When I start teaching beginner drawing classes the materials I put out are pencils and charcoal. I soon noticed that some learners were confused by the choice and don’t know which to pick. This is because they are not sure of the differences between the two and in particular they know very little about charcoal.
How is charcoal different to pencil?
Charcoal is produced by burning twigs. The smoldering wood, usually willow results in a sooty black that makes a dark, rich, smooth line that can be smudged with ease.
Charcoal comes in stick form, willow charcoal is the most common and they look ‘twig -like’ being long and thin.

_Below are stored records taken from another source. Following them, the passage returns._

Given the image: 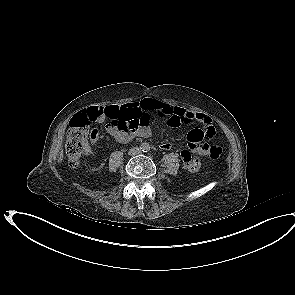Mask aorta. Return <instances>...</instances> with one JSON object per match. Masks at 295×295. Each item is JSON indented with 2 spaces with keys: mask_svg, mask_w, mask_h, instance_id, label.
<instances>
[{
  "mask_svg": "<svg viewBox=\"0 0 295 295\" xmlns=\"http://www.w3.org/2000/svg\"><path fill=\"white\" fill-rule=\"evenodd\" d=\"M143 149H144V150H149V149H150L149 144H148V143H144V144H143Z\"/></svg>",
  "mask_w": 295,
  "mask_h": 295,
  "instance_id": "1",
  "label": "aorta"
}]
</instances>
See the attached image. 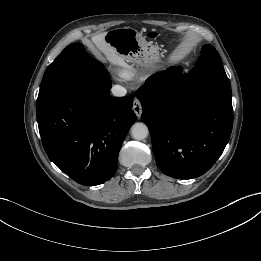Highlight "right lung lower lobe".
<instances>
[{
	"label": "right lung lower lobe",
	"instance_id": "1",
	"mask_svg": "<svg viewBox=\"0 0 261 261\" xmlns=\"http://www.w3.org/2000/svg\"><path fill=\"white\" fill-rule=\"evenodd\" d=\"M106 73L78 80L36 109L42 144L56 166L94 186L117 170L121 145L136 121L131 97H109Z\"/></svg>",
	"mask_w": 261,
	"mask_h": 261
}]
</instances>
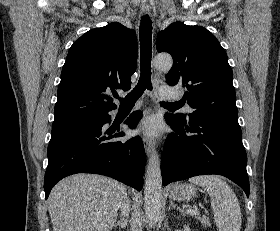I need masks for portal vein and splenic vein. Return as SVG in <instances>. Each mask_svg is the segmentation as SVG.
<instances>
[{"label":"portal vein and splenic vein","mask_w":280,"mask_h":231,"mask_svg":"<svg viewBox=\"0 0 280 231\" xmlns=\"http://www.w3.org/2000/svg\"><path fill=\"white\" fill-rule=\"evenodd\" d=\"M187 213H190V215H199L198 209H187Z\"/></svg>","instance_id":"1"}]
</instances>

Below is a thicker type of stick of charcoal know as ‘compressed charcoal’ the result is a thicker, blacker line more like a pastel. Both types are very versatile and encourage a bolder, more free line than pencil can give. Changing the pressure will give varying tones, much like pencil but charcoal can give very dark, black areas.
Charcoal is often used for life drawing and it has many advantages. It can be used to create large areas of tone quickly. Charcoal prevents over-elaboration of detail because it is a blunt stick, which allows shapes to be created quickly. The smudging qualities mean that you can create a very soft effect and lifting off pigment is easy with a finger, rag or putty rubber. Charcoal is great for larger work, quick sketches because it allows you to capture something quickly. It allows you to create bold work with large broad areas of tone and strong lines. Although charcoal is a blunt instrument it also can be used to create sensitive work, because of the smudging and pigment removal abilities.

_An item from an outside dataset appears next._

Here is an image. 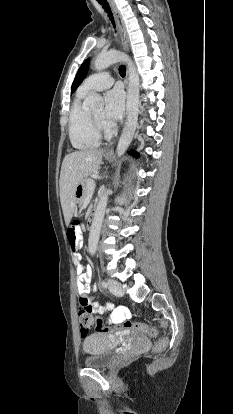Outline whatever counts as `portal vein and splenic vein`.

If you find charcoal too much of a blunt instrument you might like to use charcoal pencils which are a more controlled way of using charcoal. Charcoal pencils have some of the blending qualities of charcoal and the control of a pencil.
Another nice way of using charcoal is as a subtractive drawing, this means lifting off pigment. You can start with a page of black charcoal and rub out with a putty rubber or a rag to create lighter areas. This way of working creates very atmospheric, sensitive drawings as they shine out of the darkness.